A BANALIDADE DO MAL

A questão do mal acompanha a história da humanidade. Entender os males praticados pelos próprios homens nunca foi fácil, pois se o homem foi criado por um Deus bom, por que sua criatura, muitas vezes, age com tanta maldade? Frente a esta questão discute-se o livre arbítrio, a corrupção da natureza do homem, a origem animal do homem, e outros aspectos relacionados com a origem e o sentido da vida humana. Como, às vezes, os males causados pelo homem são tão monstruosos, que já não cabem na compreensão de um ser, cuja origem se atribui a um Deus bom, demonizou-se o mal, considerando que os demônios usam os homens para praticarem estes males monstruosos de que temos notícia na história, e com os quais nos confrontamos quase diariamente. Neste sentido, constata-se que em nosso tempo histórico, séculos XX e XXI, o mal assumiu proporções gigantescas. As duas guerras mundiais, os campos de concentração, o terrorismo, as guerras fratricidas... também hoje nos colocam de forma dramática a questão: por que tanta maldade? Esta pergunta está na boca do povo e na pena dos acadêmicos. Como referência da preocupação com o problema do mal, pode-se examinar as reflexões da filósofa Hanna Arendt, que tenta aclarar a existência do mal com sua tese sobre o "mal banal". Hanna Arendt considera que este mal é um mal sem origem demoníaca, em que os atores não são monstros nem psicopatas, mas simplesmente homens banais, comuns.

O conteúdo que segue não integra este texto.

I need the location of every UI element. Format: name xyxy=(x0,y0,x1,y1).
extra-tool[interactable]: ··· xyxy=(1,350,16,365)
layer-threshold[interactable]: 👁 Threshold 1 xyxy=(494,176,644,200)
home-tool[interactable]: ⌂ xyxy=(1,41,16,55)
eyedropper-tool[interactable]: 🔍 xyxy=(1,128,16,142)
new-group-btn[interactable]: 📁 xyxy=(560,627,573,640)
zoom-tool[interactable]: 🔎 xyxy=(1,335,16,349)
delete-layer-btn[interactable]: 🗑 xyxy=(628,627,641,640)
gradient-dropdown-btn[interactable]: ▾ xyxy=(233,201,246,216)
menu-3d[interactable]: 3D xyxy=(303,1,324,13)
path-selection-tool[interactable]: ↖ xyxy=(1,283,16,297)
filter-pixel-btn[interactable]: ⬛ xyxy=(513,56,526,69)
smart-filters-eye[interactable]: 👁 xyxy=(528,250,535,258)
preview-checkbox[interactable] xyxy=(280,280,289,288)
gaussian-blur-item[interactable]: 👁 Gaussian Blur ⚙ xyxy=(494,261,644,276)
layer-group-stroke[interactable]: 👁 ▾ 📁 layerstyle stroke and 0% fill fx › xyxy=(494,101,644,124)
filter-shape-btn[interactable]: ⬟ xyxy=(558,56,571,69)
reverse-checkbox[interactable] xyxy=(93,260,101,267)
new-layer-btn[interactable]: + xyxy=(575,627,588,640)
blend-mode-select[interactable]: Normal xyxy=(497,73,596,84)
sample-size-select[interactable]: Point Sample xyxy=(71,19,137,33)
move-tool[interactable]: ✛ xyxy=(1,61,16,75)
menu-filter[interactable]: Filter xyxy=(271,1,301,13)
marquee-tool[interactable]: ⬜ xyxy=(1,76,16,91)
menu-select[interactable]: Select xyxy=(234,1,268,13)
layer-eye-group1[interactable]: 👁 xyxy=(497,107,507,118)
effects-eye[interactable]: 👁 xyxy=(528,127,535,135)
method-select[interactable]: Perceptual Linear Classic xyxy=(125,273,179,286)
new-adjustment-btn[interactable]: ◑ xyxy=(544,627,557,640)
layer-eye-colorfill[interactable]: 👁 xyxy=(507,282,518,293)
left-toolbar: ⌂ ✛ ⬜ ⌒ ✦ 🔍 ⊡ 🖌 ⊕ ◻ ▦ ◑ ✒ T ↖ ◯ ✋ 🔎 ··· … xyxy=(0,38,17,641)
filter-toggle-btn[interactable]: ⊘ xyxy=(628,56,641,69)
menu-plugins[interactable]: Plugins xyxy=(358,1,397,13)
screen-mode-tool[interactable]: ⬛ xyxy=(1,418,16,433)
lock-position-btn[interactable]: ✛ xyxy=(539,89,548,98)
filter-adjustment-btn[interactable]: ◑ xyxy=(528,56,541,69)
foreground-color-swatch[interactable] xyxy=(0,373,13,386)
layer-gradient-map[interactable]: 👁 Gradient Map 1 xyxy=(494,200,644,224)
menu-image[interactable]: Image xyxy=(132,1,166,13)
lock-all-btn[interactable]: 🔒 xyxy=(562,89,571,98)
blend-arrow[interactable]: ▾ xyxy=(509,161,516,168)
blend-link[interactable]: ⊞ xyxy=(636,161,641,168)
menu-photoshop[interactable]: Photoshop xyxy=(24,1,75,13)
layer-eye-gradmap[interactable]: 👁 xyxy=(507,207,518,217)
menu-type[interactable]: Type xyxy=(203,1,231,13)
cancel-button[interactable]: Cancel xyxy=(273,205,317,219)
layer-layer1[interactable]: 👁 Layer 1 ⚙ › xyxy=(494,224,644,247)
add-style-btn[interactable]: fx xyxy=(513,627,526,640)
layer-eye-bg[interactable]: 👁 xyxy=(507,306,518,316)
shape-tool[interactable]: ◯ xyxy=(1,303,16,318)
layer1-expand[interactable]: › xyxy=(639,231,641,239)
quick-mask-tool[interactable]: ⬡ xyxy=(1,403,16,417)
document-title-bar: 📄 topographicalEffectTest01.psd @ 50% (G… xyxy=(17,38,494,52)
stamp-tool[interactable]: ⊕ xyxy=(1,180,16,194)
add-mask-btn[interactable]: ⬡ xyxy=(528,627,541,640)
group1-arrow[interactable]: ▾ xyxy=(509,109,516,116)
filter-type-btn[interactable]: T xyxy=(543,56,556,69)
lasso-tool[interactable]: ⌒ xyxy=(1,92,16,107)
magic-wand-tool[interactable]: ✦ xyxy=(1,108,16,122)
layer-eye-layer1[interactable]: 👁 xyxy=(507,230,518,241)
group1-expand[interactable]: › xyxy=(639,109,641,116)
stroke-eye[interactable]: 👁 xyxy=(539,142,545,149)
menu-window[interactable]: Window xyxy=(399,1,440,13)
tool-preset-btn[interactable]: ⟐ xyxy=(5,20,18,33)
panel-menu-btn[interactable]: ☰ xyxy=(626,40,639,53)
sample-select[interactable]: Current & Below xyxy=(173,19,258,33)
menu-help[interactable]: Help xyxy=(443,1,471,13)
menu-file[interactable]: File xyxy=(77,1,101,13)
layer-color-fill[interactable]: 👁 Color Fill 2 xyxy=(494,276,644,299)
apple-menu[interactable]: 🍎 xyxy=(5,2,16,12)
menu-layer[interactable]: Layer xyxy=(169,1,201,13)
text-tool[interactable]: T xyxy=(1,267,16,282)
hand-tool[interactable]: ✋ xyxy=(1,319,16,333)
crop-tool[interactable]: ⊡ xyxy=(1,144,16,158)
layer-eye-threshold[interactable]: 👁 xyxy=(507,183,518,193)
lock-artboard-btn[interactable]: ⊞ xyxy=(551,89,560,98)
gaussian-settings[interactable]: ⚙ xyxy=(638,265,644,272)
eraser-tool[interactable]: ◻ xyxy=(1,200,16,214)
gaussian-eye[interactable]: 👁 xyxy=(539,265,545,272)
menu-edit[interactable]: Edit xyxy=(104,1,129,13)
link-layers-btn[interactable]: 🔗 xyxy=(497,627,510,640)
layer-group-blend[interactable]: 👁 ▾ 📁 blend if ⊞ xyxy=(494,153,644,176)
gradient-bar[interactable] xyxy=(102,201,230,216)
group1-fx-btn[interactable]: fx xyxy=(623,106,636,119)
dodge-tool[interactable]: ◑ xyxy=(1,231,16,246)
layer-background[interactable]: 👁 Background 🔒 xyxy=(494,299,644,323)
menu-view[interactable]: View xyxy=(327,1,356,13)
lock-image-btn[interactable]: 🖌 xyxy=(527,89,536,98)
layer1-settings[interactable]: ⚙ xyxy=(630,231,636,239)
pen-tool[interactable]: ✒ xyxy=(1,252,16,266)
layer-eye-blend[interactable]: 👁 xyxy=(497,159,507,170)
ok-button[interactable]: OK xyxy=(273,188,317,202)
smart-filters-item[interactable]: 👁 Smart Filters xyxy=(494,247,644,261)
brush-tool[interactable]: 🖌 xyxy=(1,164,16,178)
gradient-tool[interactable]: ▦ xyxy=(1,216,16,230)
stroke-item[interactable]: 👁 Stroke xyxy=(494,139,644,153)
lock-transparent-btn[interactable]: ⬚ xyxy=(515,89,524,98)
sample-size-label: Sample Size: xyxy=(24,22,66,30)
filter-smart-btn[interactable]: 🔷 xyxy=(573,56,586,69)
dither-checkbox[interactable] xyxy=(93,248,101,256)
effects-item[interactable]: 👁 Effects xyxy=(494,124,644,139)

Hanna Arendt tomou como protótipo do homem banal o carrasco nazista Eichmann, condenado e enforcado em Israel nos anos de 1960. Durante o processo, Eichmann, que enviara milhares de judeus às câmaras de gás, não demonstrou nenhuma anormalidade psíquica, nem arrependimento, diante das monstruosidades que praticara. Pelo contrário, externava a consciência de que fora um funcionário público exemplar, cumpridor de seus deveres. Segundo ele, não lhe competia analisar criticamente as ordens de seus superiores, e nunca tivera ódio dos judeus. Arendt classifica o mal praticado por Eichmann como o "mal banal", feito por homens que não pensam criticamente. Segundo Arendt, talvez pelo aumento demasiado da população, e consequente burocratização da sociedade, cada vez mais os homens são considerados supérfluos. Assassinar 10, 20 ou milhares é percebido, hoje em dia, como absolutamente banal por aqueles que dominam a sociedade e pela população em geral. E isto faz com que diminua a consciência crítica dos cidadãos. Assim, grande parte da humanidade se tornou banal, avaliando as monstruosidades dos males diários como absolutamente banais. O fruto disto são homens que não pensam criticamente, que são capazes de praticar males monstruosos sem remorso, e com a consciência de terem cumprido seu "dever". Mas ao lado destes, que vivem a vida de forma totalmente secularizada, aumentam também aqueles que, num mundo religioso alienado, atribuem os males monstruosos dos homens a uma interferência demoníaca na hhumanidade.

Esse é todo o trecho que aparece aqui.